[Saved entries]

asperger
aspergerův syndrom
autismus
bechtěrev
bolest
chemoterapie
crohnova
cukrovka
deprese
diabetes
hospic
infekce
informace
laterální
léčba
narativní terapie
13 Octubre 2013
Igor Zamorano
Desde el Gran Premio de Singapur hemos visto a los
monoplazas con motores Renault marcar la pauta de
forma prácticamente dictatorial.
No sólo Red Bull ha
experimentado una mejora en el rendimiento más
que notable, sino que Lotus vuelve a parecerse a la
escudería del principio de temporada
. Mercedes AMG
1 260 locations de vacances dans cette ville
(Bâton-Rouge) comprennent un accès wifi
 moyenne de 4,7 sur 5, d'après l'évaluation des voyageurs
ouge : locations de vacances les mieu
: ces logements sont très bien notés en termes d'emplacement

...

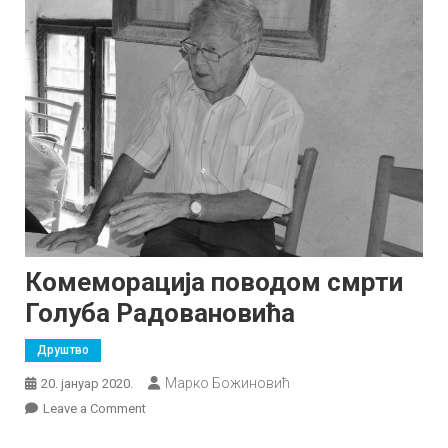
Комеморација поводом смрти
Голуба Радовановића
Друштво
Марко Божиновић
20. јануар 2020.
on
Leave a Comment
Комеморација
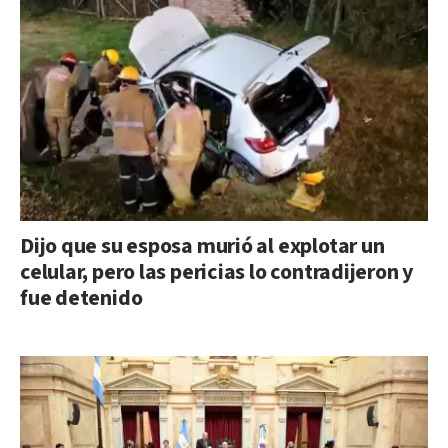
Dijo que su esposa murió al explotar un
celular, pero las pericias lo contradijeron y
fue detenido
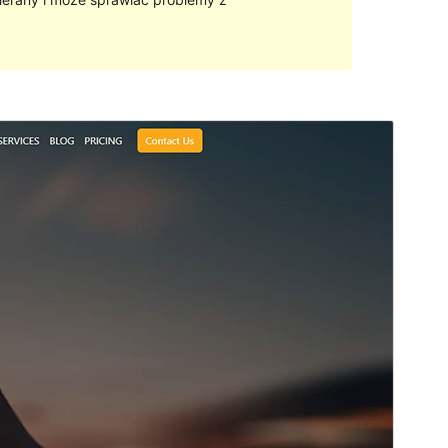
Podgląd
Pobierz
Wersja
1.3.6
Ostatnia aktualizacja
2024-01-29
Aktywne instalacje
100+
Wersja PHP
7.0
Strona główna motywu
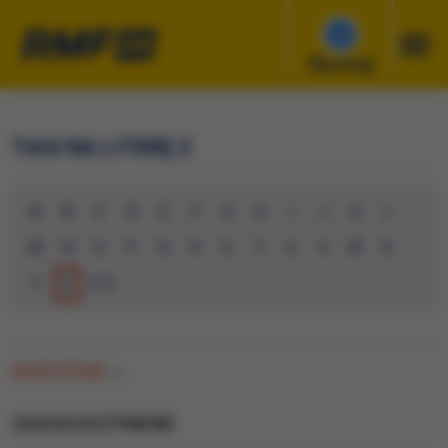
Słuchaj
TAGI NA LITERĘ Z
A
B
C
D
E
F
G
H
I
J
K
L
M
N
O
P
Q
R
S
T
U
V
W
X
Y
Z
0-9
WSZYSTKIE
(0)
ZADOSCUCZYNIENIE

---

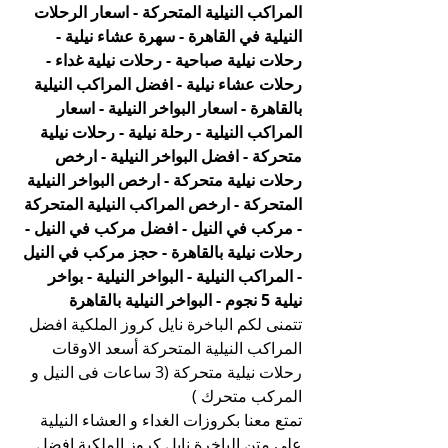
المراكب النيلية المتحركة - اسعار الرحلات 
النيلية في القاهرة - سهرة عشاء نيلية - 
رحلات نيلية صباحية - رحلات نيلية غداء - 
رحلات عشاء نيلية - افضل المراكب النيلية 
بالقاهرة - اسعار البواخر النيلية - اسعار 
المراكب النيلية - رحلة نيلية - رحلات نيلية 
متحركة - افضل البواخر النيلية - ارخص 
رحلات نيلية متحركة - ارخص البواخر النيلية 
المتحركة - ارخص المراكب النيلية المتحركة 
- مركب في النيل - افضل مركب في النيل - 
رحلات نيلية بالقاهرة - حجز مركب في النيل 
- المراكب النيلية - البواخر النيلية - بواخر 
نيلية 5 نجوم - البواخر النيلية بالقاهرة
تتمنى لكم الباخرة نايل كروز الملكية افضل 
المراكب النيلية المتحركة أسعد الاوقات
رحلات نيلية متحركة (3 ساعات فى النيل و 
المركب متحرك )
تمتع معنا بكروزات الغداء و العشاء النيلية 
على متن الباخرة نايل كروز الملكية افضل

Task instructions
Filter the entries above and copy only the lines that hold "بالقاهرة".

Exercise response
بالقاهرة - اسعار البواخر النيلية - اسعار 
رحلات نيلية بالقاهرة - حجز مركب في النيل 
نيلية 5 نجوم - البواخر النيلية بالقاهرة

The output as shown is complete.